Making communities safer
Published 4:40 am Thursday, October 16, 2008
It is interesting that the Bath Volunteer Fire Department celebrates 50 years of service this month, with October being National Fire Prevention Month.
For 50 years, that’s what the Bath Volunteer Fire Department has been doing, helping to prevent fires and fighting them when prevention fails. There’s no doubt firefighters would rather prevent fires than fight them.
With fire departments across the nation responding to hundreds of thousands of house fires each year, it is no wonder the theme for Fire Prevention Week 2008 was “It’s Fire Prevention Week: Prevent Home Fires.” Home fires are tragic, killing people, injuring people, damaging property and destroying property.
Just think, with a little extra caution the prevention of leading causes of home fires — cooking, electrical, heating and smoking-related — is within the power of fire-safety advocates and homeowners.
Many people do not know that Fire Prevention Week was established to commemorate the Great Chicago Fire, which killed more than 250 people, destroyed more than 17,400 structures and left 100,000 people homeless in 1871. That fire began Oct. 8.
The Chicago fire was not the largest fire that week in 1871. That distinction goes to the Peshtigo Fire, the most devastating forest fire in American history, according to the National Fire Protection Association. That fire, which also occurred on Oct. 8, blazed a path through northeast Wisconsin, burning down 16 towns, killing 1,152 people and burning 1.2 million acres before it was extinguished.

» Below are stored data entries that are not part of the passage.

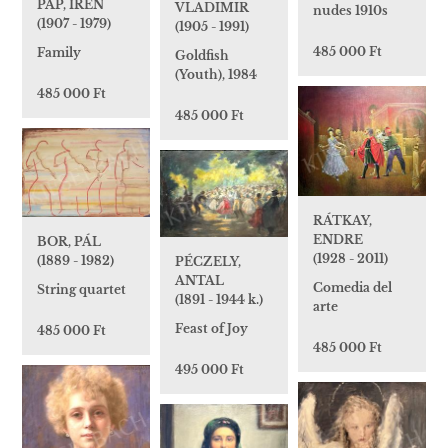
PAP, IRÉN
VLADIMIR
nudes 1910s
(1907 - 1979)
(1905 - 1991)
485 000 Ft
Family
Goldfish
(Youth), 1984
485 000 Ft
485 000 Ft
RÁTKAY,
ENDRE
BOR, PÁL
(1928 - 2011)
(1889 - 1982)
PÉCZELY,
ANTAL
Comedia del
String quartet
(1891 - 1944 k.)
arte
Feast of Joy
485 000 Ft
485 000 Ft
495 000 Ft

That’s more than enough proof that fire prevention will save lives and property. Those fires changed the way firefighters and public officials viewed fire safety. It’s tragic that it took such a significant loss of lives and properties before changes related to fire safety were made.
That’s why the Bath Volunteer Fire Department and other fire departments in the United States stress fire-prevention activities and projects during National Fire Prevention Month and National Fire Prevention Week. According to the National Archives and Records Administration’s Library Information Center, Fire Prevention Week is the longest-running public health and safety observance on record.
Although families are encouraged to practice their home fire-escape plans during National Fire Prevention Month, they should practice several times a year. If a family doesn’t have a fire-escape plan, that family should contact the nearest fire department and ask for assistance in establishing such a plan. Firefighters will be more than happy to help a family develop such a life-saving plan.
As for fire prevention, it should be on our minds each month and each week, not just during October.
Just ask the Bath Volunteer Fire Department about that. It has been working to prevent fires each month of the 50 years it’s been in existence. Its 50 years of fire prevention have made Bath a safer community.